HMRC’s rules governing refunds of excess contributions and benefit accrual have been limited in scope since A-Day. The circumstances in which excess contributions can be refunded are restricted to payments made in the initial cancellation period of a personal pension (short service options are available in the occupational pension world), when personal contributions exceed UK relevant earnings, or when contributions have been made in ‘genuine error’.
None of these circumstances cover contributions which have exceeded the annual allowance. You might expect the genuine error rules to cover situations where an individual has paid a contribution of more than their available annual allowance by mistake, but that’s not what they’re designed to cover. Genuine error rules are meant to cover situations where things happen which are beyond a saver’s control, so for example when they give an instruction to their bank to stop or reduce contributions and that instruction isn’t acted upon.

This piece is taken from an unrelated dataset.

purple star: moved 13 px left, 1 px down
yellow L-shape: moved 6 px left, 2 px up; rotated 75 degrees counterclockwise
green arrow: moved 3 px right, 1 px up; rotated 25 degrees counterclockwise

My question is – should the pension rules be updated to allow refunds to be made when savers exceed the annual allowance?
If you look at the equivalent position in the ISA world, subscriptions paid which exceed one of the annual limits generally MUST be refunded. There isn’t any choice in the matter.
If you consider the time at which the rules regarding contribution refunds were written, you’re talking about a time when the annual limit was £215,000 (and due to rise) and only a few hundred people were exceeding the allowance each year. More than a decade later we’re talking about tens of thousands of people being affected by the annual allowance, and the annual contribution limit for some will have fallen from a peak of £255,000 to £4,000.
The massive issues we’re seeing with annual allowance charges in the defined benefit world are in the process of being tackled by the introduction of additional flexibility over the accrual of benefits.
Equivalent measures may help in the DC world, but they won’t solve the problem of savers exceeding allowances because of lack of awareness, or just because the rules are too complex for many to understand these days.
The option of scheme pays – the payment of the annual allowance charge from the pension scheme – will be available in some cases. But it is only compulsory for schemes to offer this where the full, £40,000 annual allowance is exceeded – not much help for those affected by the MPAA. Many will also feel that scheme pays isn’t particularly equitable given that it leaves non-tax-relieved funds in a pension, which are then likely to be subject to income tax when ultimately withdrawn.
Taking that into account, perhaps it’s time for HMRC to revisit its rules on contribution refunds and introduce a little more flexibility, freedom and choice around how savers can get themselves out of an annual allowance pickle.